(Description of the task)
Look through the records below and collect all lines that hold the string "minutes".

(Records for the task)
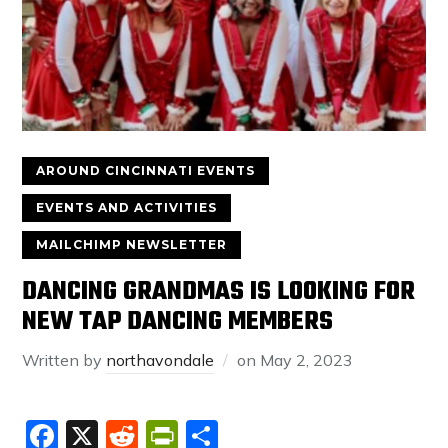
AROUND CINCINNATI EVENTS
EVENTS AND ACTIVITIES
MAILCHIMP NEWSLETTER
DANCING GRANDMAS IS LOOKING FOR
NEW TAP DANCING MEMBERS
Written by
northavondale
on
May 2, 2023
Facebook
X
Reddit
PrintFriendly
Share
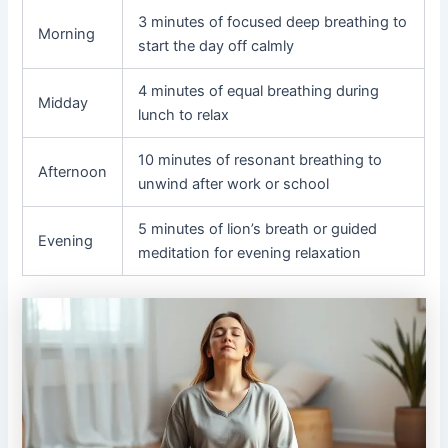
3 minutes of focused deep breathing to
Morning
start the day off calmly
4 minutes of equal breathing during
Midday
lunch to relax
10 minutes of resonant breathing to
Afternoon
unwind after work or school
5 minutes of lion’s breath or guided
Evening
meditation for evening relaxation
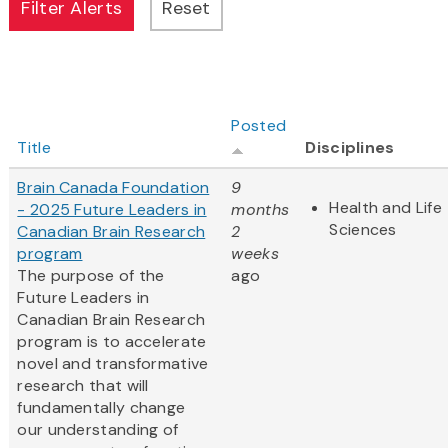
Posted
Title
Disciplines
Brain Canada Foundation
9
Health and Life
- 2025 Future Leaders in
months
Sciences
Canadian Brain Research
2
program
weeks
The purpose of the
ago
Future Leaders in
Canadian Brain Research
program is to accelerate
novel and transformative
research that will
fundamentally change
our understanding of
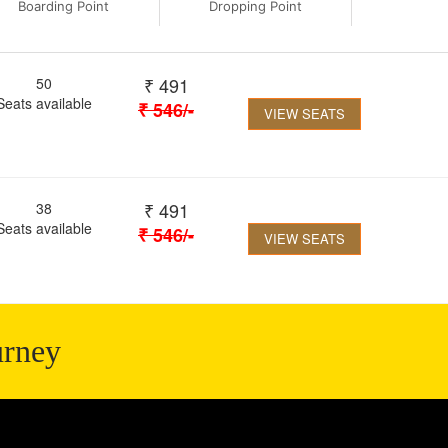
Boarding Point
Dropping Point
₹
491
50
Seats available
₹
546
/-
VIEW SEATS
₹
491
38
Seats available
₹
546
/-
VIEW SEATS
urney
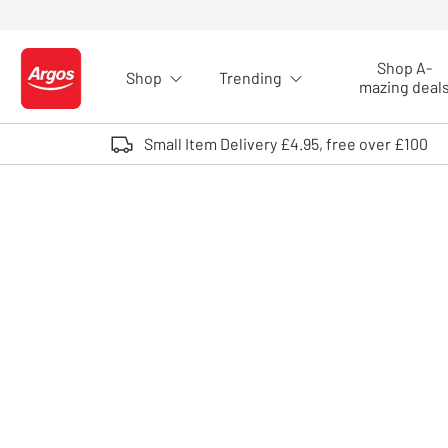
Skip to Content
Shop A-
Shop
Trending
Logo - go to homepage
mazing deal
Small Item Delivery £4.95, free over £100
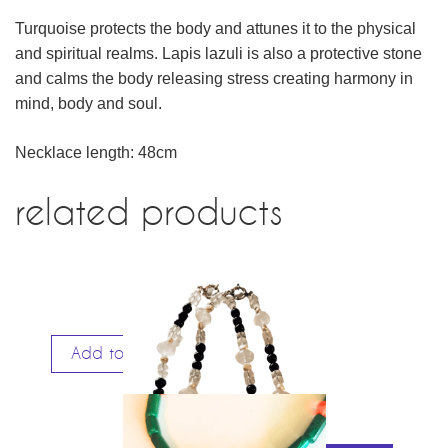
Turquoise protects the body and attunes it to the physical
and spiritual realms. Lapis lazuli is also a protective stone
and calms the body releasing stress creating harmony in
mind, body and soul.
Necklace length: 48cm
related products
Add to cart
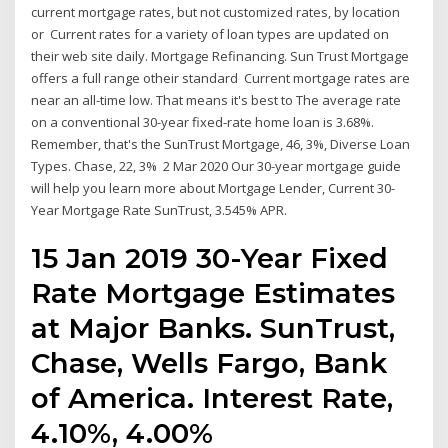
current mortgage rates, but not customized rates, by location
or Current rates for a variety of loan types are updated on
their web site daily. Mortgage Refinancing. Sun Trust Mortgage
offers a full range otheir standard Current mortgage rates are
near an all-time low. That means it's best to The average rate
on a conventional 30-year fixed-rate home loan is 3.68%.
Remember, that's the SunTrust Mortgage, 46, 3%, Diverse Loan
Types. Chase, 22, 3% 2 Mar 2020 Our 30-year mortgage guide
will help you learn more about Mortgage Lender, Current 30-
Year Mortgage Rate SunTrust, 3.545% APR.
15 Jan 2019 30-Year Fixed
Rate Mortgage Estimates
at Major Banks. SunTrust,
Chase, Wells Fargo, Bank
of America. Interest Rate,
4.10%, 4.00%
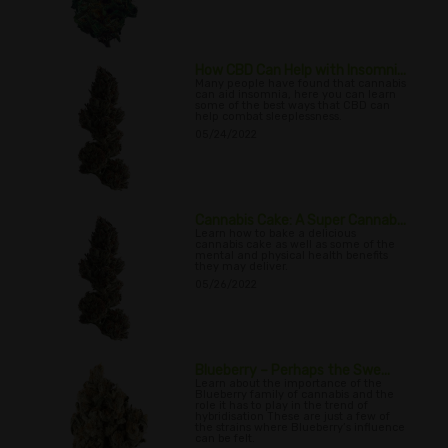
How CBD Can Help with Insomni...
Many people have found that cannabis
can aid insomnia, here you can learn
some of the best ways that CBD can
help combat sleeplessness.
05/24/2022
Cannabis Cake: A Super Cannab...
Learn how to bake a delicious
cannabis cake as well as some of the
mental and physical health benefits
they may deliver.
05/26/2022
Blueberry – Perhaps the Swe...
Learn about the importance of the
Blueberry family of cannabis and the
role it has to play in the trend of
hybridisation These are just a few of
the strains where Blueberry’s influence
can be felt.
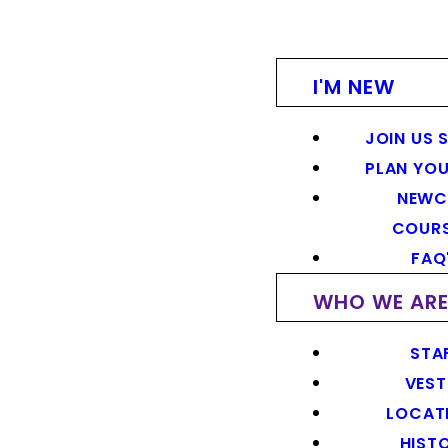
I'M NEW
JOIN US 
PLAN YOU
NEWC
COUR
FAQ
WHO WE AR
STA
VEST
LOCAT
HIST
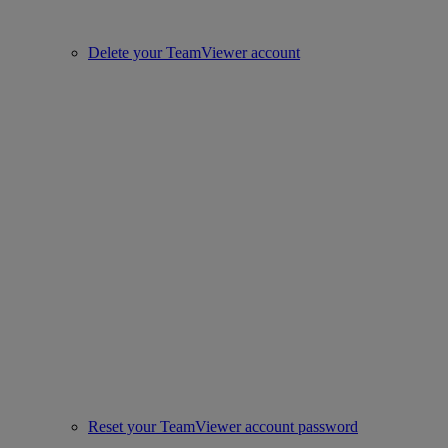
Delete your TeamViewer account
Reset your TeamViewer account password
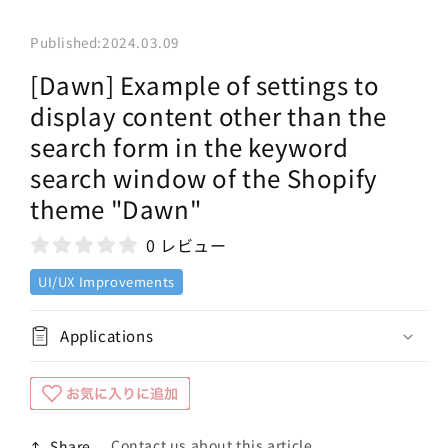
Published:
2024.03.09
[Dawn] Example of settings to
display content other than the
search form in the keyword
search window of the Shopify
theme "Dawn"
0 レビュー
UI/UX Improvements
Applications
Contact us about this article
Share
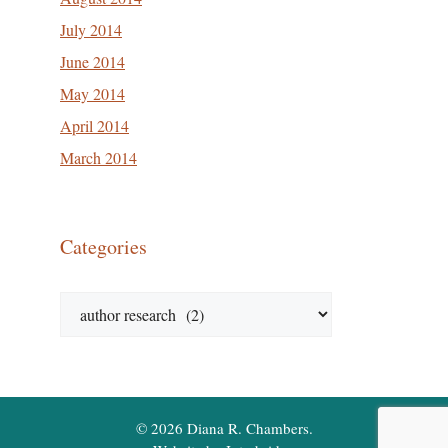
July 2014
June 2014
May 2014
April 2014
March 2014
Categories
Categories
© 2026 Diana R. Chambers.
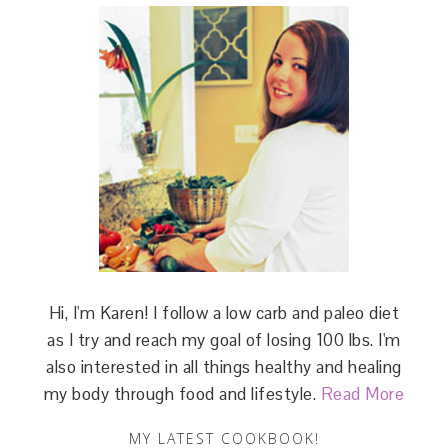
Hi, I'm Karen! I follow a low carb and paleo diet
as I try and reach my goal of losing 100 lbs. I'm
also interested in all things healthy and healing
my body through food and lifestyle.
Read More
MY LATEST COOKBOOK!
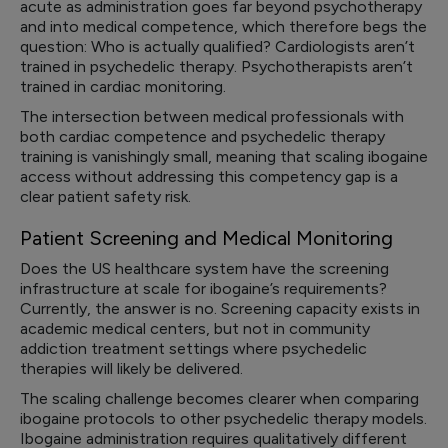
acute as administration goes far beyond psychotherapy
and into medical competence, which therefore begs the
question: Who is actually qualified? Cardiologists aren’t
trained in psychedelic therapy. Psychotherapists aren’t
trained in cardiac monitoring.
The intersection between medical professionals with
both cardiac competence and psychedelic therapy
training is vanishingly small, meaning that scaling ibogaine
access without addressing this competency gap is a
clear patient safety risk.
Patient Screening and Medical Monitoring
Does the US healthcare system have the screening
infrastructure at scale for ibogaine’s requirements?
Currently, the answer is no. Screening capacity exists in
academic medical centers, but not in community
addiction treatment settings where psychedelic
therapies will likely be delivered.
The scaling challenge becomes clearer when comparing
ibogaine protocols to other psychedelic therapy models.
Ibogaine administration requires qualitatively different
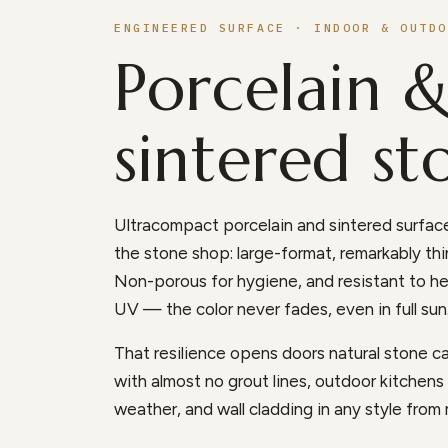
ENGINEERED SURFACE · INDOOR & OUTDO
Porcelain 
sintered st
Ultracompact porcelain and sintered surface
the stone shop: large-format, remarkably thin
Non-porous for hygiene, and resistant to he
UV — the color never fades, even in full sun
That resilience opens doors natural stone can
with almost no grout lines, outdoor kitchen
weather, and wall cladding in any style from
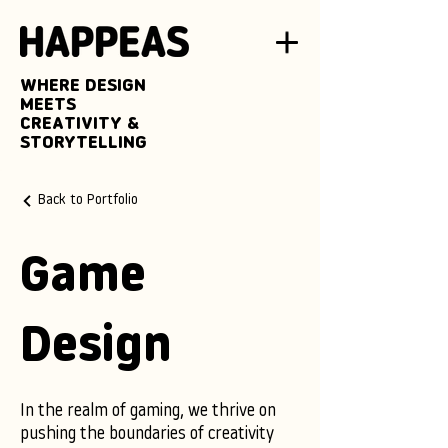
WHERE DESIGN
MEETS
CREATIVITY &
STORYTELLING
Back to Portfolio
Game
Design
In the realm of gaming, we thrive on
pushing the boundaries of creativity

(Output of the task)
3 minutes of focused deep breathing to
4 minutes of equal breathing during
10 minutes of resonant breathing to
5 minutes of lion’s breath or guided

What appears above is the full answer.